Savage realized he was talking too loud. Japanese pedestrians frowned at him.
Rachel kept limping.
“Come on. We've got to do something about your feet.”
A brightly lit sportswear shop attracted Savage's gaze. He and Rachel stepped inside. There were almost no customers. When two clerks—a young man and woman—bowed in greeting, they looked puzzled by Rachel's stockinged feet.
Savage and Rachel bowed quickly in return and proceeded through the store. In addition to athletic clothes, there were jeans, T-shirts, and nylon jackets. Rachel made a stack in her arms and looked questioningly at the female clerk, who seemed to understand that Rachel wanted to know if there was a changing room.
The clerk pointed toward a cubicle in the back, where a drape functioned as a door. Adding thick white running socks and a pair of Reeboks to her pile, Rachel disappeared behind the drape.

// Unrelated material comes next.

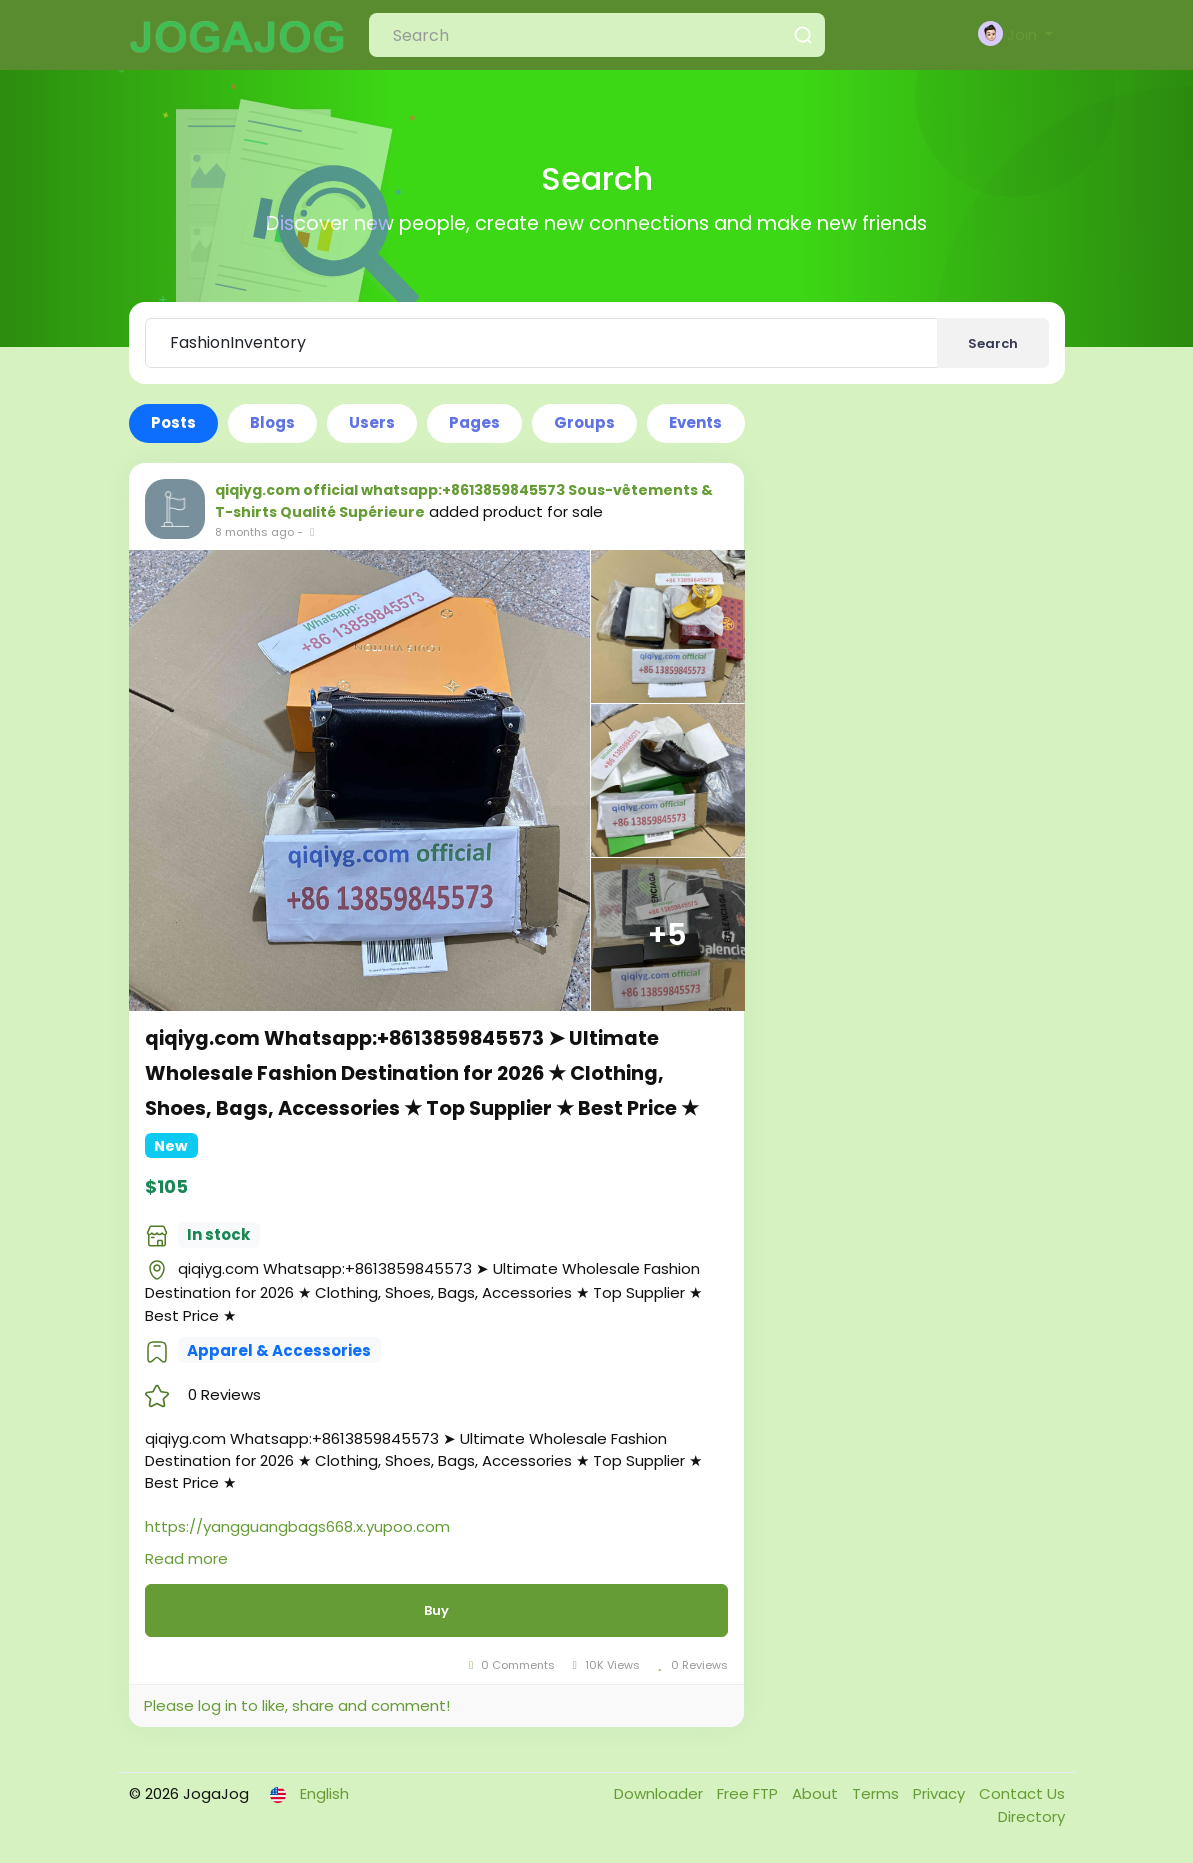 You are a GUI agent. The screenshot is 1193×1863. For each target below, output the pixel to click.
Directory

In the meantime, Savage chose a pair of brown socks to replace the pair he'd given Rachel. His pants were filthy, his shirt soiled with sweat. He picked up replacements. As soon as Rachel came out of the cubicle, wearing stone-washed jeans, a burgundy top, and a blue nylon jacket that matched the cobalt of her eyes, Savage went in to change, glancing periodically through a corner of the drape to make sure no one who looked threatening entered the store while Rachel was unprotected. Eight minutes later, they paid and left the store, carrying their dirty clothes in a bag, which they dumped in a trash container a few blocks away.